Local Banks' Strong Position balanced with international players

The local banks are highly active and have high appetite in financing Turkish CP&I investments.

The familiarity of the local banks with the current legislations, sponsors and projects agreements provide them advantage to finance these projects. The international banks and financial institutions also have experience and interest in these projects, especially within healthcare PPP scheme.

The recently financed CP&I projects highlights the significance of the local commercial banks in the financing.

The market conditions and recent deals indicate three main loan structures;

  • Commercial banks tranche;
  • Multilaterals tranche (A-Loans and international banks under B-Loan);
  • ECA tranche (International banks and development banks under ECA cover).

Equity Financing Alternatives

As a market practice, the tendering authorities and lenders require an equity contribution of at least 20% for the financing of the CP&I projects. Considering the market is dominated by the local investors with limited capital, alternative equity financing solutions might be necessary to reach the expected growth in CP&I investments.

As a recent development, a local investor issued a TL denominated floating rate bond for the equity financing of its CP&I investments, where a multilateral financial institution invested in 50% of the issuance. International players are also providing equity financing through direct equity partnership in developer. In addition, the same investor obtained a development finance institution's political risk coverage for its planned bond issuance recently and also bond rating above Turkey's sovereign bond rating.

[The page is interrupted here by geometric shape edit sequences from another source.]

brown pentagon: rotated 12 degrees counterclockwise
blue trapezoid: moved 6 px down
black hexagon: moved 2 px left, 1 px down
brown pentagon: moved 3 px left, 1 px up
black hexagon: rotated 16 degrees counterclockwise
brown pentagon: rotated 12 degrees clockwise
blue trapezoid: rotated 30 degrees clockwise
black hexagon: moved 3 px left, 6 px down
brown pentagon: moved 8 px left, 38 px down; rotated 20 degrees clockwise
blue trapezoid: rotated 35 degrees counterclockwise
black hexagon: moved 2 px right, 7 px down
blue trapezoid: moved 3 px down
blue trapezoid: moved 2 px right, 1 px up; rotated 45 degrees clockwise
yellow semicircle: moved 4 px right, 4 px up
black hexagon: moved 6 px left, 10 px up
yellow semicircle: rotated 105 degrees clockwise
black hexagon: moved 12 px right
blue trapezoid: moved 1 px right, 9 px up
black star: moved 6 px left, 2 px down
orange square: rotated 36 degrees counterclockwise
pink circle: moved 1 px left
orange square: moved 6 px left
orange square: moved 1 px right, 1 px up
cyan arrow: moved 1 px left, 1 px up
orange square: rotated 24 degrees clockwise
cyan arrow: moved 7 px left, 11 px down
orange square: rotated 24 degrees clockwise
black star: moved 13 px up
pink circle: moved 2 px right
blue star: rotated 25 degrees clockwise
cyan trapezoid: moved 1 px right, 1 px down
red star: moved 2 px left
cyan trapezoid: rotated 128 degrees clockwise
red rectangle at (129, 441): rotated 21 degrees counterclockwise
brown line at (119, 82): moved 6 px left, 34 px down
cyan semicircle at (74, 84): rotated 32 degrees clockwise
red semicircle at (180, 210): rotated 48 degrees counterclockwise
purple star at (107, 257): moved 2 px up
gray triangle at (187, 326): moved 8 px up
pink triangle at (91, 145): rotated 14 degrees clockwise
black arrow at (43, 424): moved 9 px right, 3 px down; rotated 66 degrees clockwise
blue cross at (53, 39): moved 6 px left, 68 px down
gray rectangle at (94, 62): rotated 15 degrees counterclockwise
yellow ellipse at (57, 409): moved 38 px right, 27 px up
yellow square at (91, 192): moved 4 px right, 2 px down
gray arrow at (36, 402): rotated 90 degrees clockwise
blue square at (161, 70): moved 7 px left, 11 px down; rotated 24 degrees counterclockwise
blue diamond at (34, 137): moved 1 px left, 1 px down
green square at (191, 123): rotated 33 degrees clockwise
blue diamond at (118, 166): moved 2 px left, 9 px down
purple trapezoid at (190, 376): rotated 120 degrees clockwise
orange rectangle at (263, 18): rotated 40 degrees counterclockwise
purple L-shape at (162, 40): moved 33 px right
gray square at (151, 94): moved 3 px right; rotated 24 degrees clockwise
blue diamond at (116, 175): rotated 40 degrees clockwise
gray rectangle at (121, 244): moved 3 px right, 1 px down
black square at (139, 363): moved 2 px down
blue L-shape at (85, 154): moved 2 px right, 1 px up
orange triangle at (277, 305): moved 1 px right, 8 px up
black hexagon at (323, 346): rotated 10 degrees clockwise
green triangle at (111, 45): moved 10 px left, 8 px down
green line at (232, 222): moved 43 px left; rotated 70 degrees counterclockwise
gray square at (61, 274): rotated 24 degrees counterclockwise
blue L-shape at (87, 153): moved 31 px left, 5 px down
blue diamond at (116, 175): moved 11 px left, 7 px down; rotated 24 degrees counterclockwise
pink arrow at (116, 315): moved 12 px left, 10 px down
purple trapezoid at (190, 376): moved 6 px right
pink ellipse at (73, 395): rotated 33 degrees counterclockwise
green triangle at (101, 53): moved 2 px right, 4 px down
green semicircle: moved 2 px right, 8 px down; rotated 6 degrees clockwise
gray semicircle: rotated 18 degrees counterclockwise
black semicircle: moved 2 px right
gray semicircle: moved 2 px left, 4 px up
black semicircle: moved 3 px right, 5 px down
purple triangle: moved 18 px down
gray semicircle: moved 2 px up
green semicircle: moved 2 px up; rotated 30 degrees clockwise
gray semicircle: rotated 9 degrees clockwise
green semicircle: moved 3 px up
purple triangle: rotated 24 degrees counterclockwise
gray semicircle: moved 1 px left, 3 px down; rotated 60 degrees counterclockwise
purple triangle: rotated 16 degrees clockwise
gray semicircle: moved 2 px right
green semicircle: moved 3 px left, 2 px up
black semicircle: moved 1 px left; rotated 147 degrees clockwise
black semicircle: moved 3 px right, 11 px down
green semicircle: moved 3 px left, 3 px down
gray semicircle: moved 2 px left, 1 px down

Newly Founded Turkish Wealth Fund

In August 2016, the Turkish wealth fund management company is founded by the Privatization Administration to establish the Turkish Wealth Fund to support the large-scale strategic infrastructure projects. The company will execute its operations under the Prime Ministry.

Refinancing as an Option

Following the initial senior debt financing, the refinancing of the existing debt is possible with more favorable financing terms including, lower interest margin, increased gearing and lower debt service cover ratios.

Key variants of the lenders' refinancing considerations are; decrease in construction risk, completion of ramp- up period and healthy implementation of initial financing structure.

A recent example of successful refinancing is the refinancing of the Gebze-İzmir Motorway Project (with inclusion of financing of the new phase). Local banks together with the participation of an international bank, improved the financing conditions through the refinancing.

Mersin Port refinancing and additional CAPEX financing in 2013 was the first refinancing with a project bond in Turkish market.

General Financing Conditions

  • Bank loans are the main financing tools whereas alternative financing tools remain limited
  • Financings mostly in hard currency (USD or EUR) where TL denominated fixed and floating financing is also available
  • Longest tenor reached to 18 years
  • Debt to Equity ratio is varying between 60-40 to 80-20
  • DSCR level is varying between 1,10-1,35x
  • Recourse/limited-recourse structures are applied

The content of this article is intended to provide a general guide to the subject matter. Specialist advice should be sought about your specific circumstances.